→ Extracted data
▼
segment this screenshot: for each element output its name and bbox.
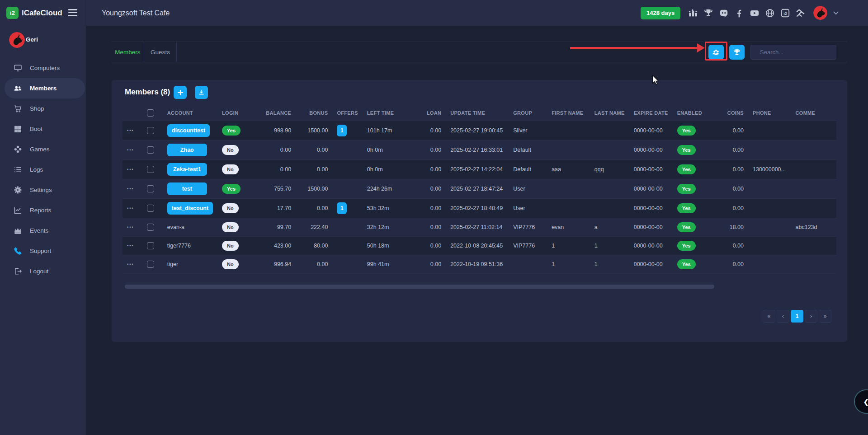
sidebar-item-games[interactable]: Games <box>0 139 86 159</box>
header-icon-row: i2 <box>688 0 839 26</box>
phone-cell <box>748 237 791 255</box>
page-next-button[interactable]: › <box>805 310 817 323</box>
chevron-down-icon[interactable] <box>833 11 839 15</box>
expire_date-cell: 0000-00-00 <box>629 255 673 274</box>
account-button[interactable]: Zhao <box>167 144 207 156</box>
annotation-arrow-head <box>697 43 705 52</box>
row-actions-menu[interactable]: ••• <box>127 187 134 191</box>
offers-cell: 1 <box>332 199 362 218</box>
sidebar-item-boot[interactable]: Boot <box>0 119 86 139</box>
sidebar-item-logs[interactable]: Logs <box>0 159 86 180</box>
last_name-cell: a <box>590 218 629 237</box>
sidebar-item-shop[interactable]: Shop <box>0 98 86 119</box>
license-days-badge[interactable]: 1428 days <box>641 7 680 19</box>
account-button[interactable]: test <box>167 182 207 195</box>
page-1-button[interactable]: 1 <box>791 310 803 323</box>
sidebar-item-members[interactable]: Members <box>5 78 85 98</box>
sidebar-item-events[interactable]: Events <box>0 220 86 241</box>
enabled-status-badge: Yes <box>677 145 696 155</box>
row-checkbox[interactable] <box>147 146 154 154</box>
balance-cell: 17.70 <box>260 199 296 218</box>
select-all-checkbox[interactable] <box>147 109 154 117</box>
tab-members[interactable]: Members <box>112 42 144 62</box>
add-member-button[interactable] <box>174 86 187 99</box>
row-actions-menu[interactable]: ••• <box>127 243 134 248</box>
plus-icon <box>177 89 184 96</box>
search-input[interactable] <box>760 49 840 56</box>
menu-toggle-icon[interactable] <box>68 9 77 18</box>
offers-badge[interactable]: 1 <box>337 202 347 214</box>
row-checkbox[interactable] <box>147 261 154 268</box>
row-checkbox[interactable] <box>147 127 154 134</box>
phone-cell <box>748 199 791 218</box>
discord-icon[interactable] <box>718 8 729 18</box>
first_name-cell: 1 <box>547 255 590 274</box>
enabled-cell: Yes <box>673 199 715 218</box>
first_name-cell <box>547 140 590 160</box>
col-header-left_time: LEFT TIME <box>363 105 410 121</box>
export-members-button[interactable] <box>195 86 208 99</box>
update_time-cell: 2025-02-27 16:33:01 <box>446 140 509 160</box>
trophy-icon[interactable] <box>703 8 713 18</box>
sidebar-user-avatar[interactable] <box>9 32 25 48</box>
offers-badge[interactable]: 1 <box>337 125 347 136</box>
phone-cell <box>748 255 791 274</box>
row-checkbox[interactable] <box>147 224 154 231</box>
tab-guests[interactable]: Guests <box>144 42 176 62</box>
account-button[interactable]: test_discount <box>167 202 213 215</box>
trophy-view-button[interactable] <box>729 45 745 60</box>
tab-divider <box>176 42 177 62</box>
row-actions-menu[interactable]: ••• <box>127 206 134 210</box>
sidebar-item-logout[interactable]: Logout <box>0 261 86 281</box>
loan-cell: 0.00 <box>410 140 446 160</box>
enabled-status-badge: Yes <box>677 222 696 232</box>
youtube-icon[interactable] <box>749 8 760 18</box>
loan-cell: 0.00 <box>410 179 446 199</box>
account-button[interactable]: discounttest <box>167 124 210 137</box>
ranking-icon[interactable] <box>688 8 698 18</box>
sidebar-item-support[interactable]: Support <box>0 241 86 261</box>
scrollbar-thumb[interactable] <box>125 285 714 289</box>
user-avatar[interactable] <box>813 6 827 20</box>
members-view-button[interactable] <box>708 45 724 60</box>
check-cell <box>142 140 163 160</box>
first_name-cell: evan <box>547 218 590 237</box>
row-actions-menu[interactable]: ••• <box>127 262 134 267</box>
offers-cell <box>332 140 362 160</box>
row-checkbox[interactable] <box>147 205 154 212</box>
offers-cell: 1 <box>332 121 362 140</box>
settings-icon <box>14 186 22 194</box>
row-checkbox[interactable] <box>147 242 154 249</box>
group-cell: User <box>509 179 547 199</box>
check-cell <box>142 199 163 218</box>
phone-cell: 130000000... <box>748 160 791 179</box>
row-checkbox[interactable] <box>147 185 154 192</box>
sidebar-item-settings[interactable]: Settings <box>0 180 86 200</box>
members-icon <box>14 84 22 93</box>
first_name-cell: aaa <box>547 160 590 179</box>
icafecloud-icon[interactable]: i2 <box>780 8 790 18</box>
menu-cell: ••• <box>123 255 142 274</box>
coins-cell: 0.00 <box>715 237 748 255</box>
facebook-icon[interactable] <box>734 8 744 18</box>
globe-icon[interactable] <box>764 8 775 18</box>
row-actions-menu[interactable]: ••• <box>127 148 134 152</box>
page-first-button[interactable]: « <box>763 310 775 323</box>
page-prev-button[interactable]: ‹ <box>777 310 789 323</box>
coins-cell: 0.00 <box>715 179 748 199</box>
group-cell: VIP7776 <box>509 237 547 255</box>
sidebar-item-label: Reports <box>30 207 51 214</box>
sidebar-item-reports[interactable]: Reports <box>0 200 86 220</box>
balance-cell: 99.70 <box>260 218 296 237</box>
row-actions-menu[interactable]: ••• <box>127 225 134 229</box>
row-actions-menu[interactable]: ••• <box>127 167 134 172</box>
sidebar-item-computers[interactable]: Computers <box>0 58 86 78</box>
page-last-button[interactable]: » <box>819 310 831 323</box>
row-checkbox[interactable] <box>147 166 154 173</box>
login-cell: No <box>217 237 260 255</box>
collapse-panel-button[interactable]: ❮ <box>854 389 868 414</box>
row-actions-menu[interactable]: ••• <box>127 128 134 133</box>
comment-cell <box>791 179 836 199</box>
youngzsoft-icon[interactable] <box>795 8 806 18</box>
account-button[interactable]: Zeka-test1 <box>167 163 207 176</box>
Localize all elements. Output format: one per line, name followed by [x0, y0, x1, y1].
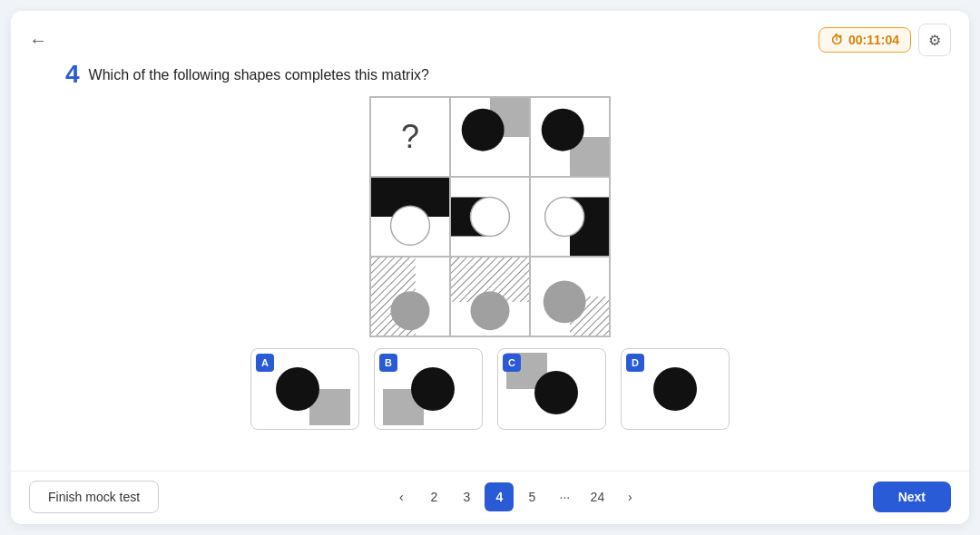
svg-point-24 — [534, 371, 578, 414]
next-button[interactable]: Next — [873, 482, 951, 512]
pagination-3[interactable]: 3 — [452, 482, 481, 511]
pagination-24[interactable]: 24 — [583, 482, 612, 511]
svg-point-18 — [544, 280, 586, 323]
pagination-ellipsis[interactable]: ··· — [550, 482, 579, 511]
option-b-label: B — [379, 354, 397, 372]
settings-icon: ⚙ — [928, 32, 941, 49]
matrix-cell-1-1: ? — [370, 97, 450, 177]
option-a[interactable]: A — [250, 348, 359, 430]
matrix-cell-2-2 — [450, 177, 530, 257]
pagination-prev[interactable]: ‹ — [387, 482, 416, 511]
question-mark: ? — [401, 118, 419, 156]
footer: Finish mock test ‹ 2 3 4 5 ··· 24 › Next — [11, 471, 969, 524]
pagination-next-arrow[interactable]: › — [615, 482, 644, 511]
option-b[interactable]: B — [374, 348, 483, 430]
matrix-cell-1-3 — [530, 97, 610, 177]
question-number: 4 — [65, 62, 80, 87]
svg-point-22 — [411, 367, 455, 411]
timer-value: 00:11:04 — [848, 33, 899, 47]
matrix-cell-3-1 — [370, 257, 450, 336]
svg-point-25 — [653, 367, 697, 411]
pagination-2[interactable]: 2 — [419, 482, 448, 511]
option-a-label: A — [256, 354, 274, 372]
back-button[interactable]: ← — [29, 30, 47, 51]
question-area: 4 Which of the following shapes complete… — [11, 62, 969, 92]
svg-point-12 — [391, 291, 430, 330]
timer-badge: ⏱ 00:11:04 — [818, 27, 911, 53]
matrix-grid: ? — [369, 96, 611, 337]
pagination-4[interactable]: 4 — [485, 482, 514, 511]
svg-point-15 — [471, 291, 510, 330]
matrix-cell-3-3 — [530, 257, 610, 336]
option-c[interactable]: C — [497, 348, 606, 430]
matrix-cell-3-2 — [450, 257, 530, 336]
svg-point-20 — [276, 367, 319, 411]
matrix-container: ? — [11, 96, 969, 337]
svg-point-1 — [462, 109, 505, 151]
finish-mock-test-button[interactable]: Finish mock test — [29, 481, 159, 513]
option-c-label: C — [503, 354, 521, 372]
matrix-cell-2-3 — [530, 177, 610, 257]
svg-point-9 — [545, 198, 584, 237]
main-container: ← ⏱ 00:11:04 ⚙ 4 Which of the following … — [11, 11, 969, 524]
pagination-5[interactable]: 5 — [517, 482, 546, 511]
option-d-label: D — [626, 354, 644, 372]
timer-area: ⏱ 00:11:04 ⚙ — [818, 24, 951, 56]
settings-button[interactable]: ⚙ — [918, 24, 951, 56]
timer-icon: ⏱ — [830, 33, 843, 47]
svg-point-7 — [471, 198, 510, 237]
svg-point-5 — [391, 206, 430, 245]
options-area: A B C D — [11, 345, 969, 437]
matrix-cell-1-2 — [450, 97, 530, 177]
option-d[interactable]: D — [621, 348, 730, 430]
svg-point-3 — [542, 109, 584, 151]
pagination: ‹ 2 3 4 5 ··· 24 › — [387, 482, 644, 511]
question-text: Which of the following shapes completes … — [89, 62, 429, 83]
header: ← ⏱ 00:11:04 ⚙ — [11, 11, 969, 62]
matrix-cell-2-1 — [370, 177, 450, 257]
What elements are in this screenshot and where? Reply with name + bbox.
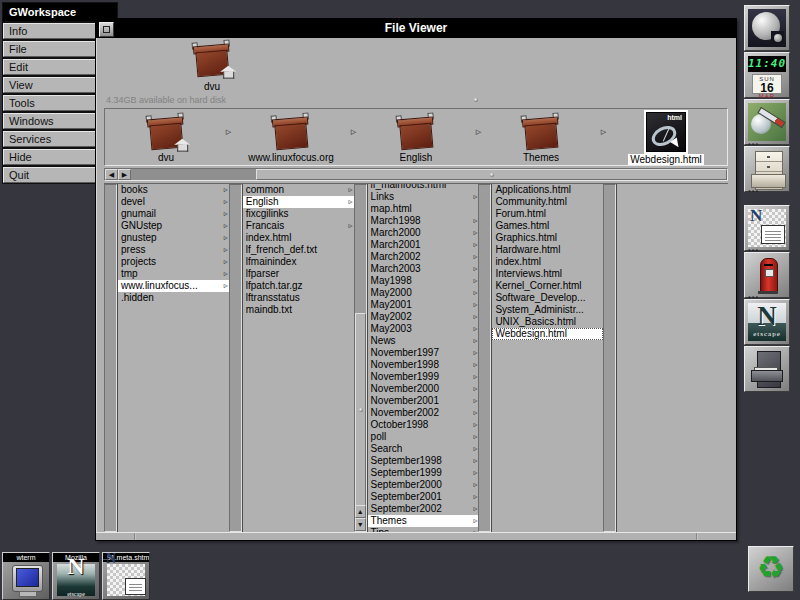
file-row-Links[interactable]: Links▹ [368,191,479,203]
dock-tile-netscape-composer[interactable]: N ... [744,205,790,251]
file-row-Forum.html[interactable]: Forum.html [492,208,603,220]
file-row-lfparser[interactable]: lfparser [243,268,354,280]
file-row-map.html[interactable]: map.html [368,203,479,215]
scroll-knob[interactable] [355,313,366,509]
file-row-lfmainindex[interactable]: lfmainindex [243,256,354,268]
file-row-lfpatch.tar.gz[interactable]: lfpatch.tar.gz [243,280,354,292]
file-row-March2003[interactable]: March2003▹ [368,263,479,275]
scroll-right-button[interactable]: ▶ [118,169,131,180]
file-row-lf_mainfoots.html[interactable]: lf_mainfoots.html [368,184,479,191]
file-row-poll[interactable]: poll▹ [368,431,479,443]
file-row-www.linuxfocus...[interactable]: www.linuxfocus...▹ [118,280,229,292]
file-row-September2001[interactable]: September2001▹ [368,491,479,503]
file-row-Themes[interactable]: Themes▹ [368,515,479,527]
vertical-scrollbar[interactable]: ▲▼ [354,184,367,532]
file-row-November1997[interactable]: November1997▹ [368,347,479,359]
miniwindow-mozilla[interactable]: Mozilla N etscape [52,552,100,600]
miniwindow-html-doc[interactable]: ..91.meta.shtml N [102,552,150,600]
file-row-fixcgilinks[interactable]: fixcgilinks [243,208,354,220]
file-row-September1999[interactable]: September1999▹ [368,467,479,479]
dock-tile-clock[interactable]: 11:40 SUN 16 MAR [744,52,790,98]
file-row-Applications.html[interactable]: Applications.html [492,184,603,196]
file-row-Software_Develop...[interactable]: Software_Develop... [492,292,603,304]
vertical-scrollbar[interactable] [603,184,616,532]
file-row-lftransstatus[interactable]: lftransstatus [243,292,354,304]
vertical-scrollbar[interactable] [478,184,491,532]
file-row-devel[interactable]: devel▹ [118,196,229,208]
file-row-.hidden[interactable]: .hidden [118,292,229,304]
scroll-down-button[interactable]: ▼ [355,518,366,531]
shelf-item-Webdesign.html[interactable]: htmlWebdesign.html [613,112,719,165]
file-row-November2000[interactable]: November2000▹ [368,383,479,395]
dock-tile-netscape[interactable]: N etscape [744,299,790,345]
file-row-Hardware.html[interactable]: Hardware.html [492,244,603,256]
file-row-May1998[interactable]: May1998▹ [368,275,479,287]
file-row-gnumail[interactable]: gnumail▹ [118,208,229,220]
file-row-September2000[interactable]: September2000▹ [368,479,479,491]
file-row-May2000[interactable]: May2000▹ [368,287,479,299]
scrollbar-knob[interactable] [256,169,727,180]
file-row-System_Administr...[interactable]: System_Administr... [492,304,603,316]
branch-arrow-icon: ▹ [473,359,477,371]
dock-tile-gnustep-logo[interactable] [744,5,790,51]
file-row-Search[interactable]: Search▹ [368,443,479,455]
file-row-UNIX_Basics.html[interactable]: UNIX_Basics.html [492,316,603,328]
file-row-September2002[interactable]: September2002▹ [368,503,479,515]
file-row-Francais[interactable]: Francais▹ [243,220,354,232]
file-row-November1998[interactable]: November1998▹ [368,359,479,371]
file-row-Games.html[interactable]: Games.html [492,220,603,232]
scroll-left-button[interactable]: ◀ [105,169,118,180]
window-titlebar[interactable]: File Viewer [96,19,736,38]
file-row-projects[interactable]: projects▹ [118,256,229,268]
dock-tile-archive-cabinet[interactable] [744,346,790,392]
shelf-resize-dimple[interactable] [474,98,478,102]
file-row-Kernel_Corner.html[interactable]: Kernel_Corner.html [492,280,603,292]
file-row-gnustep[interactable]: gnustep▹ [118,232,229,244]
file-row-November2001[interactable]: November2001▹ [368,395,479,407]
file-row-May2003[interactable]: May2003▹ [368,323,479,335]
file-row-common[interactable]: common▹ [243,184,354,196]
file-row-Graphics.html[interactable]: Graphics.html [492,232,603,244]
file-row-March2001[interactable]: March2001▹ [368,239,479,251]
scroll-up-button[interactable]: ▲ [355,505,366,518]
window-resize-bar[interactable] [96,532,736,540]
file-row-September1998[interactable]: September1998▹ [368,455,479,467]
file-row-November1999[interactable]: November1999▹ [368,371,479,383]
file-row-October1998[interactable]: October1998▹ [368,419,479,431]
vertical-scrollbar[interactable] [104,184,117,532]
miniaturize-button[interactable] [99,22,114,37]
file-row-Community.html[interactable]: Community.html [492,196,603,208]
file-row-index.html[interactable]: index.html [243,232,354,244]
miniwindow-wterm[interactable]: wterm [2,552,50,600]
file-row-May2002[interactable]: May2002▹ [368,311,479,323]
dock-tile-file-cabinet[interactable]: ... [744,146,790,192]
scrollbar-trough[interactable] [131,169,727,180]
shelf-item-www.linuxfocus.org[interactable]: www.linuxfocus.org [238,114,344,163]
shelf-item-dvu[interactable]: dvu [113,114,219,163]
file-row-index.html[interactable]: index.html [492,256,603,268]
file-row-News[interactable]: News▹ [368,335,479,347]
dock-tile-paint-app[interactable]: ... [744,99,790,145]
file-row-November2002[interactable]: November2002▹ [368,407,479,419]
shelf-item-Themes[interactable]: Themes [488,114,594,163]
file-row-maindb.txt[interactable]: maindb.txt [243,304,354,316]
file-row-press[interactable]: press▹ [118,244,229,256]
dock-tile-mail-postbox[interactable]: ... [744,252,790,298]
horizontal-scrollbar[interactable]: ◀ ▶ [104,168,728,181]
current-folder[interactable]: dvu [184,41,240,92]
shelf-item-English[interactable]: English [363,114,469,163]
file-row-lf_french_def.txt[interactable]: lf_french_def.txt [243,244,354,256]
file-row-March1998[interactable]: March1998▹ [368,215,479,227]
vertical-scrollbar[interactable] [229,184,242,532]
file-row-English[interactable]: English▹ [243,196,354,208]
recycler-tile[interactable]: ♻ [748,546,794,592]
file-row-Interviews.html[interactable]: Interviews.html [492,268,603,280]
file-row-March2002[interactable]: March2002▹ [368,251,479,263]
file-row-GNUstep[interactable]: GNUstep▹ [118,220,229,232]
file-row-May2001[interactable]: May2001▹ [368,299,479,311]
file-row-Webdesign.html[interactable]: Webdesign.html [492,328,603,340]
file-row-books[interactable]: books▹ [118,184,229,196]
branch-arrow-icon: ▹ [473,263,477,275]
file-row-March2000[interactable]: March2000▹ [368,227,479,239]
file-row-tmp[interactable]: tmp▹ [118,268,229,280]
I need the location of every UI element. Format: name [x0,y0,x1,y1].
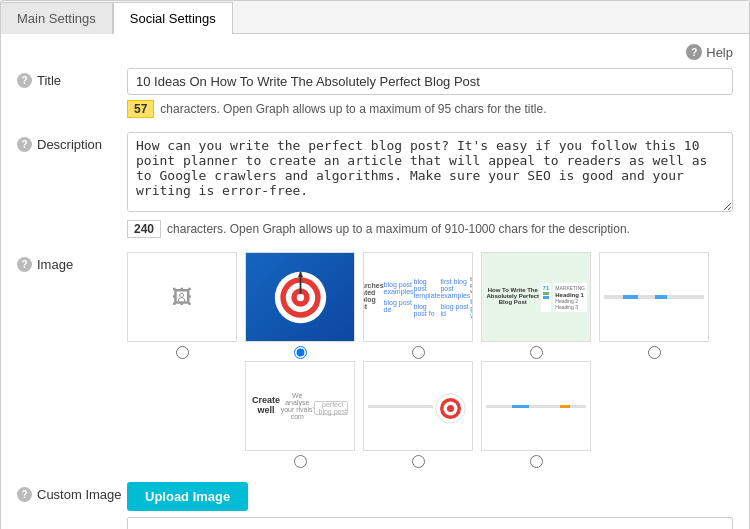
▲
Copy out every line of the material above that contains the string "area".

question-area: 4 Which of the following shapes complete… — [11, 62, 969, 92]
timer-area: ⏱ 00:11:04 ⚙ — [818, 24, 951, 56]
options-area: A B C D — [11, 345, 969, 437]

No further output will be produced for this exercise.